By Mike Giles
The Meridian Star
Easing through an oak-filled flat near Daleville, I was brimming with anticipation over the prospects of hunting with my grandfather, James Patrick Nolen, and little brother Joe. I had already put them on a stand and was scouting for buck sign a couple hours later when a familiar whistle stopped me dead in my tracks. "Bob, Bob, white, Bob, Bob, white," sounded the quail in the swamp.
But wait, my mind told me that there weren’t any quail in this swamp. A light bulb came on in my head when I heard the familiar refrain of a Bobwhite’s locater call perfected by Pawpaw Pat once more.
Before I had the opportunity to think again I heard a crashing sound coming from his direction. Straining to see what was making the ruckus through the thicket; my eyes couldn’t believe what I saw as antlers appeared above the brush coming straight at me.
As the buck popped out into an opening some 20 yards distant, his massive rack shined like Christmas tree lights and I quickly put the crosshairs of my 30-06 behind his shoulder and squeezed the trigger. As the rifle roared and echoed through the swamp, the buck disappeared in the swamp bottom and silence followed.
Had Pawpaw Pat seen the buck and tried to move him my way? Or had his whistling turned the buck towards me? Whatever the cause, his whistling did get my attention and caused me to stop for just an instant at just the right time. Just long enough for me to spot that old buck crashing through the brush before he spotted me.

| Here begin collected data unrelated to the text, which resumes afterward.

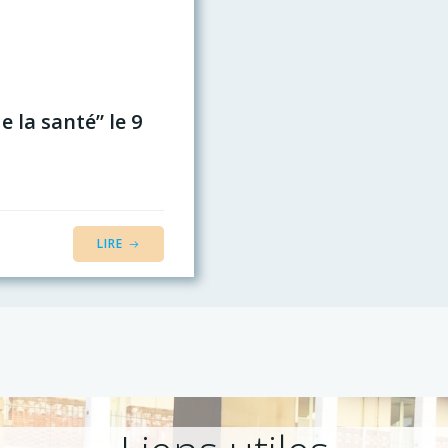
 la santé” le 9
LIRE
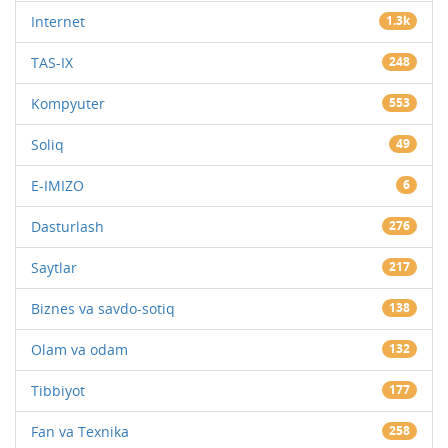
Internet
1.3k
TAS-IX
248
Kompyuter
553
Soliq
49
E-IMIZO
6
Dasturlash
276
Saytlar
217
Biznes va savdo-sotiq
138
Olam va odam
132
Tibbiyot
177
Fan va Texnika
258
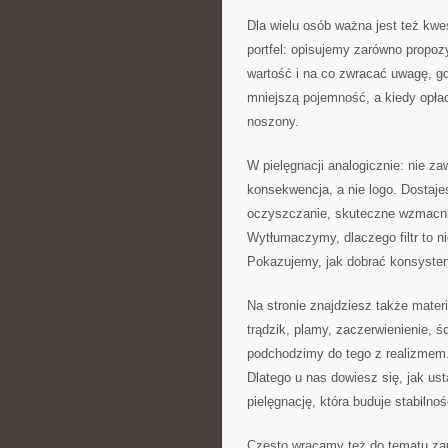
Dla wielu osób ważna jest też kwes
portfel: opisujemy zarówno propoz
wartość i na co zwracać uwagę, g
mniejszą pojemność, a kiedy opłac
noszony.
W pielęgnacji analogicznie: nie z
konsekwencja, a nie logo. Dostaj
oczyszczanie, skuteczne wzmacnia
Wytłumaczymy, dlaczego filtr to nie
Pokazujemy, jak dobrać konsystencj
Na stronie znajdziesz także mater
trądzik, plamy, zaczerwienienie, ś
podchodzimy do tego z realizmem. 
Dlatego u nas dowiesz się, jak us
pielęgnację, która buduje stabilnoś
Często wracamy też do tematu zapa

A sinking feeling promptly hit me and I was sick to my stomach at letting that buck get by me. Could I have missed at such close range? The buck never flinched or appeared hit, but I had to find out as soon as possible. Hurrying to the spot where I last saw the buck, I detected a bright red splotch glistening on the leaves.
And then I spotted another and another and finally the trail led directly to my Thanksgiving buck. I’d sent the 180 grain bullet right into his heart and he ran just out of sight before collapsing in a heap. The thrill of harvesting a trophy buck in close quarters while stalking on my feet with a rifle in my hands was exhilarating and rewarding, but doing it while my hunting mentor and brother were there with me made it better still.

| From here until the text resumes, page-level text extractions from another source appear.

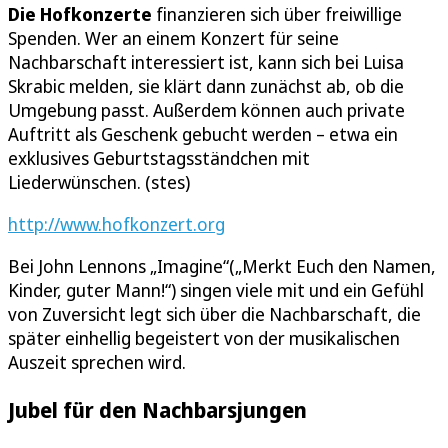
Die Hofkonzerte
finanzieren sich über freiwillige
Spenden. Wer an einem Konzert für seine
Nachbarschaft interessiert ist, kann sich bei Luisa
Skrabic melden, sie klärt dann zunächst ab, ob die
Umgebung passt. Außerdem können auch private
Auftritt als Geschenk gebucht werden – etwa ein
exklusives Geburtstagsständchen mit
Liederwünschen. (stes)
http://www.hofkonzert.org
Bei John Lennons „Imagine“(„Merkt Euch den Namen,
Kinder, guter Mann!“) singen viele mit und ein Gefühl
von Zuversicht legt sich über die Nachbarschaft, die
später einhellig begeistert von der musikalischen
Auszeit sprechen wird.
Jubel für den Nachbarsjungen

Just the mere mention of Thanksgiving brings up vivid memories for many of us. Thanksgiving is a time of celebration of the good times and good memories for many. Family, food and fun are all intertwined in memories of the past and present. Thanksgiving is a time for counting our blessings and taking stock of the bountiful blessings and opportunities that we have all around us.
No matter how tough things may seem, we are blessed to live in a land that is still overflowing with bountiful opportunities and teeming with fish and game. We are limited only by our imagination. If you are an outdoorsmen you can celebrate another Thanksgiving Day in the woods or on the water and then enjoy a magnificent feast with family and friends. And you can make new Thanksgiving memories with your family and friends while remembering the days of yore.
As I celebrate another Thanksgiving Day I’ll be thankful for the opportunities of today, while reminiscing of successful hunts and family gatherings from days gone by. And I will remember those who have gone before us, making our way a bit easier while sacrificing so much for us. As I stalk through the autumn woods in search of another buck I’ll remember the sacrifices of my parents and grandparents and thank God for the abundant opportunities given me.